The first forms of animal life on our planet came from the oceans. Before there were any land animals there were animals in the sea; marine life is highly evolved and most species were well established long before dinosaurs roamed the earth. There are over 25,000 identified species and it is estimated that there may still be over 15,000 species that have not yet been identified making new discoveries in the ocean still possible, even today. Follow along for some “fishy facts” that just may surprise you.
An adult flounder has two eyes situated on one side of its head, but at hatching the eyes are located on each side of its brain. One eye migrates to the other side of the body as a process of metamorphosis as it grows from larval to juvenile stage. As an adult, a flounder also changes its habits and camouflages itself by lying on the bottom of the ocean floor as protection against predators.
Seastars have a small eyespot at the end of each arm which senses light, but is not sophisticated enough to allow them to see images as we do with our eye.

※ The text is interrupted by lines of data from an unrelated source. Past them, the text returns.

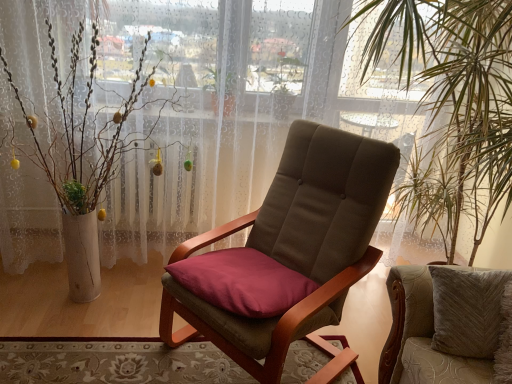 Question: Is point (456, 177) closer or farther from the camera than point (231, 375)?

Choices:
 (A) farther
 (B) closer

Answer: (A)

Question: In terms of height, does green leafy plant at right look taller or shorter compared to carpeted rug at lower left?

Choices:
 (A) tall
 (B) short

Answer: (A)

Question: Which object is positioned farthest from the green leafy plant at right?

Choices:
 (A) white textured vase at left
 (B) carpeted rug at lower left
 (C) velvet beige cushion at center, positioned as the first chair in right-to-left order
 (D) brown fabric chair at center, which is the 2th chair in right-to-left order

Answer: (A)

Question: Based on their relative distances, which object is nearer to the velvet beige cushion at center, positioned as the first chair in right-to-left order?

Choices:
 (A) green leafy plant at right
 (B) white textured vase at left
 (C) brown fabric chair at center, which is the 2th chair in right-to-left order
 (D) carpeted rug at lower left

While fish propel themselves with their tails, seastars have tiny tube feet to help them move along.
Pufferfish are poor swimmers, but can quickly ingest huge amounts of water to turn themselves into a virtually inedible ball several times their normal size. A predator that manages to snag a puffer before it inflates won’t feel lucky for long. Almost all pufferfish contain tetrodotoxin, a substance that makes them foul tasting and often lethal to fish.
Every night, certain species of parrot fish envelope themselves in a transparent cocoon made of mucous secreted from an organ on their head. Scientists think the cocoon masks their scent, making them harder for nocturnal predators, like moray eels, to find.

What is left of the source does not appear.